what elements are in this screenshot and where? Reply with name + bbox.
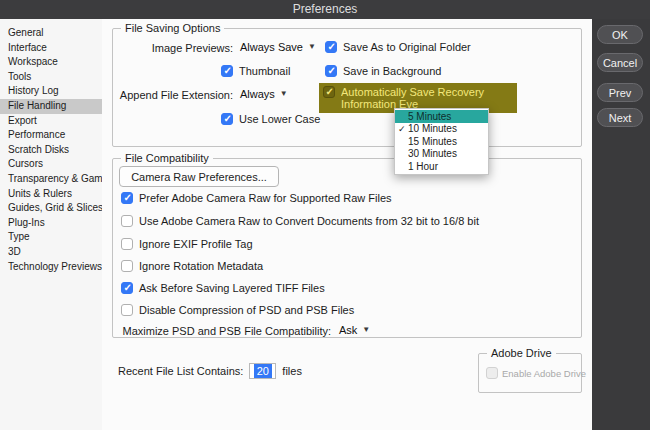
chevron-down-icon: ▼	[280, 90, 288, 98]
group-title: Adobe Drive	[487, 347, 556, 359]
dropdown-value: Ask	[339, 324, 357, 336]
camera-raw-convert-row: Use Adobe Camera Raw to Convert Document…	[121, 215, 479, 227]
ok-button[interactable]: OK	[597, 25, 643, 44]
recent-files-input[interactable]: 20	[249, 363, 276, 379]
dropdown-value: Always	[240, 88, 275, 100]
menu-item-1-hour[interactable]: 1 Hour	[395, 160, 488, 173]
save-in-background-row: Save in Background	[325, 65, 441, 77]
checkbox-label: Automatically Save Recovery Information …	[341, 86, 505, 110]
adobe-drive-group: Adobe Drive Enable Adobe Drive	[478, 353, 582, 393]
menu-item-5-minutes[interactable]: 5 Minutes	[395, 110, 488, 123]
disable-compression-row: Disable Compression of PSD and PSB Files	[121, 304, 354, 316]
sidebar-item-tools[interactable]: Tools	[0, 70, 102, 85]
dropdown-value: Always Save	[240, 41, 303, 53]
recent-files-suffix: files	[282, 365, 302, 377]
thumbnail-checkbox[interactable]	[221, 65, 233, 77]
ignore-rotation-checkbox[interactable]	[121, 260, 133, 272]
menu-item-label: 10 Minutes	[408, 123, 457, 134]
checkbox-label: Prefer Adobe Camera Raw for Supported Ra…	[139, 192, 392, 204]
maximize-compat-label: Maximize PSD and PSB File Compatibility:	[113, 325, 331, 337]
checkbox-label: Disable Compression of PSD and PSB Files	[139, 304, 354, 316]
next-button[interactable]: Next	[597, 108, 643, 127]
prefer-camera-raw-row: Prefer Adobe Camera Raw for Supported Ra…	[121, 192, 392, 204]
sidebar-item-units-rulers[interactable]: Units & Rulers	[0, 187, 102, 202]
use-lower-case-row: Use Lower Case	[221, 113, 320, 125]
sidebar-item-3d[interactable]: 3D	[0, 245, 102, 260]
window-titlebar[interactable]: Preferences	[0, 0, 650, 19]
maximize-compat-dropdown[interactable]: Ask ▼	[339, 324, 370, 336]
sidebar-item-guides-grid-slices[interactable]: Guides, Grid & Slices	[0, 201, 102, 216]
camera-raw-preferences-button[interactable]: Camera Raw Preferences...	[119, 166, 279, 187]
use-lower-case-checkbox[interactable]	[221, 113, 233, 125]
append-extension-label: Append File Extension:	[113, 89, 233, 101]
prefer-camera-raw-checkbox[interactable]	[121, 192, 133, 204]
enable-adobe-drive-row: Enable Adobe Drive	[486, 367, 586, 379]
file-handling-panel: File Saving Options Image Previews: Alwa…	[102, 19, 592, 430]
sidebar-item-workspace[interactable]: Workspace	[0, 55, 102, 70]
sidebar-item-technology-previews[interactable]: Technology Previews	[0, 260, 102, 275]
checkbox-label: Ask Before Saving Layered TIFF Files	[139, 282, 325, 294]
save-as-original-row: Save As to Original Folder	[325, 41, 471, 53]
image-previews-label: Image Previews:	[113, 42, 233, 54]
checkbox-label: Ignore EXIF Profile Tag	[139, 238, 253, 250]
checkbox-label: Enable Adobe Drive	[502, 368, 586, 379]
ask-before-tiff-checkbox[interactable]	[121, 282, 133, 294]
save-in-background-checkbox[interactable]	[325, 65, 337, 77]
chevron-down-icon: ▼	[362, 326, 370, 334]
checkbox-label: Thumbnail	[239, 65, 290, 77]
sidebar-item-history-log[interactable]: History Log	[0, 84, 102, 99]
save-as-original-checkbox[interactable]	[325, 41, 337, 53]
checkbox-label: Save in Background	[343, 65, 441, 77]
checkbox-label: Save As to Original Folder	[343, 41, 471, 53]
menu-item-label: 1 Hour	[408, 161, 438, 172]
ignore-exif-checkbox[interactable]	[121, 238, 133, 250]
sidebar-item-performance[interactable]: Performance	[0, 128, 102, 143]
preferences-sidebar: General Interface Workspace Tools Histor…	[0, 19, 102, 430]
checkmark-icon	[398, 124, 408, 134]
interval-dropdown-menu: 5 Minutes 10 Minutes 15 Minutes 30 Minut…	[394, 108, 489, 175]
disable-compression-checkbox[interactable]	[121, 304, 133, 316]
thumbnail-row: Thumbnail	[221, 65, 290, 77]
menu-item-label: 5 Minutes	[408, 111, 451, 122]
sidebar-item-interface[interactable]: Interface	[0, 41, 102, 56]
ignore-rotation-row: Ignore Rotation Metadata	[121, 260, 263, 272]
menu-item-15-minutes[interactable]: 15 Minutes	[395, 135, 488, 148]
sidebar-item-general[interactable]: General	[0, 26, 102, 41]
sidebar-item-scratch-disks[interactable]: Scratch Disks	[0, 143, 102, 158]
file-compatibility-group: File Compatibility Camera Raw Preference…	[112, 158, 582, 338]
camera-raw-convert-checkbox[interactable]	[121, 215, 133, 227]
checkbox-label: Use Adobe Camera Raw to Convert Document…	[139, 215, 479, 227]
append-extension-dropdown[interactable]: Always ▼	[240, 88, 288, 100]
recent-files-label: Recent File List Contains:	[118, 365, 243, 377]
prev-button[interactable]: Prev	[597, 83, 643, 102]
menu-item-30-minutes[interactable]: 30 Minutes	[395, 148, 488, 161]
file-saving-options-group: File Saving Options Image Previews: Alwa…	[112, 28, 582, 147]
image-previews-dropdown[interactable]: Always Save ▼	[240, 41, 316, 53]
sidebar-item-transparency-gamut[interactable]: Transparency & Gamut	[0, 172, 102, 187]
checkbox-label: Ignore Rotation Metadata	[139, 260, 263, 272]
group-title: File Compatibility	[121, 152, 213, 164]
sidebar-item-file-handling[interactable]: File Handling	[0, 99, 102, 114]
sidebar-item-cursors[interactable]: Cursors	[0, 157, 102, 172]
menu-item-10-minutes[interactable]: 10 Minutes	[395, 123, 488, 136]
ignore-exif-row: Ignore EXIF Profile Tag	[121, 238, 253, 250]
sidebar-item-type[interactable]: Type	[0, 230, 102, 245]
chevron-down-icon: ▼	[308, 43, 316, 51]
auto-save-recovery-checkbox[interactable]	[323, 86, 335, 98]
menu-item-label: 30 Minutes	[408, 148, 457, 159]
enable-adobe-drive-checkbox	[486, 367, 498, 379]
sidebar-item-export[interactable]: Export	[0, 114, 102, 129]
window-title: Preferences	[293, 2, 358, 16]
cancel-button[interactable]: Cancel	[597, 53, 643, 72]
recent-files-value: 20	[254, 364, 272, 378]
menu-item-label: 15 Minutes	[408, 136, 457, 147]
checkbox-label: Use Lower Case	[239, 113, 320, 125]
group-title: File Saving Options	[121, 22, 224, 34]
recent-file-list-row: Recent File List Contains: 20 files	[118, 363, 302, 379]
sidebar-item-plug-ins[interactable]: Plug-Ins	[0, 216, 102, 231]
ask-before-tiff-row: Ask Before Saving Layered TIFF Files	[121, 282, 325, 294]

= What you have to do =
Where does "Supported" appear in the listing? Show every line that has it.

= Task result =
checkbox-label: Prefer Adobe Camera Raw for Supported Ra…	[139, 192, 392, 204]
prefer-camera-raw-row: Prefer Adobe Camera Raw for Supported Ra…	[121, 192, 392, 204]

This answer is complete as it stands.